*Problem to solve*. Between the line containing "共犯関係が深まってきているのがいい」" and the line containing "された。 本作は、救命救急医療の最前線でもがく、若き救命医・救急隊員・" lies a run of lines; give that run again exactly, with both of those lines, and nothing else from the entries below.

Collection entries
▽

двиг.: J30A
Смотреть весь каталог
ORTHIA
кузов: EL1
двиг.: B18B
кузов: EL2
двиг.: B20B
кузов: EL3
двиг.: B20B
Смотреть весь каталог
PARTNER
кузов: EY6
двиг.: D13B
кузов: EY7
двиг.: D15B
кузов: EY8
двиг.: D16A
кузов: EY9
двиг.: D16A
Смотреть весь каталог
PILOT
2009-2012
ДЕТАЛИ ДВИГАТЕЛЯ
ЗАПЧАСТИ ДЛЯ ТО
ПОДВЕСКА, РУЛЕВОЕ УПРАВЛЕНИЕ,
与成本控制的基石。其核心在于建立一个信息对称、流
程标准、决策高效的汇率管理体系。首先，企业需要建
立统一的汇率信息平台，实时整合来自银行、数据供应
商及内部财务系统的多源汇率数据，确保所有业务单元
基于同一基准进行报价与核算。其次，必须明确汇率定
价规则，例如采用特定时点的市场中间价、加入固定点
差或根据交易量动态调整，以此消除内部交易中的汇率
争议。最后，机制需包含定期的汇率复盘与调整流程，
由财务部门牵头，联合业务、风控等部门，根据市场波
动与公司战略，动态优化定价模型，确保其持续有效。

△
▽

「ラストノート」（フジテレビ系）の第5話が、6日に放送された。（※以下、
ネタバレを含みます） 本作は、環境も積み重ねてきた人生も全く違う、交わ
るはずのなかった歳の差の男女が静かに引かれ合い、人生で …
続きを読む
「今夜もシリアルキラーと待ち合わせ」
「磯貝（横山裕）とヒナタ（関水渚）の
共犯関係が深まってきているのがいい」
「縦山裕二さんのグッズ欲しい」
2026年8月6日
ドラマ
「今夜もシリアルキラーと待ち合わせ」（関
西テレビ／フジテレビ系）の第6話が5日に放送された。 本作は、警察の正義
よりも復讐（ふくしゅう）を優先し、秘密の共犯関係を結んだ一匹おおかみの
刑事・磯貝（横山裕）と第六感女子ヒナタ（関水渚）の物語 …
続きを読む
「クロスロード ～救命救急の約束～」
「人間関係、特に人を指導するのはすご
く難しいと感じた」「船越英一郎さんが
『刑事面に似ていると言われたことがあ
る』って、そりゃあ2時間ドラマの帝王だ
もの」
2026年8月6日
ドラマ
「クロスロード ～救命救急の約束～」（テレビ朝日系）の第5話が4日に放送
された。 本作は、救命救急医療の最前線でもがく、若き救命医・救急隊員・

△

*Worked solution*.
共犯関係が深まってきているのがいい」
「縦山裕二さんのグッズ欲しい」
2026年8月6日
ドラマ
「今夜もシリアルキラーと待ち合わせ」（関
西テレビ／フジテレビ系）の第6話が5日に放送された。 本作は、警察の正義
よりも復讐（ふくしゅう）を優先し、秘密の共犯関係を結んだ一匹おおかみの
刑事・磯貝（横山裕）と第六感女子ヒナタ（関水渚）の物語 …
続きを読む
「クロスロード ～救命救急の約束～」
「人間関係、特に人を指導するのはすご
く難しいと感じた」「船越英一郎さんが
『刑事面に似ていると言われたことがあ
る』って、そりゃあ2時間ドラマの帝王だ
もの」
2026年8月6日
ドラマ
「クロスロード ～救命救急の約束～」（テレビ朝日系）の第5話が4日に放送
された。 本作は、救命救急医療の最前線でもがく、若き救命医・救急隊員・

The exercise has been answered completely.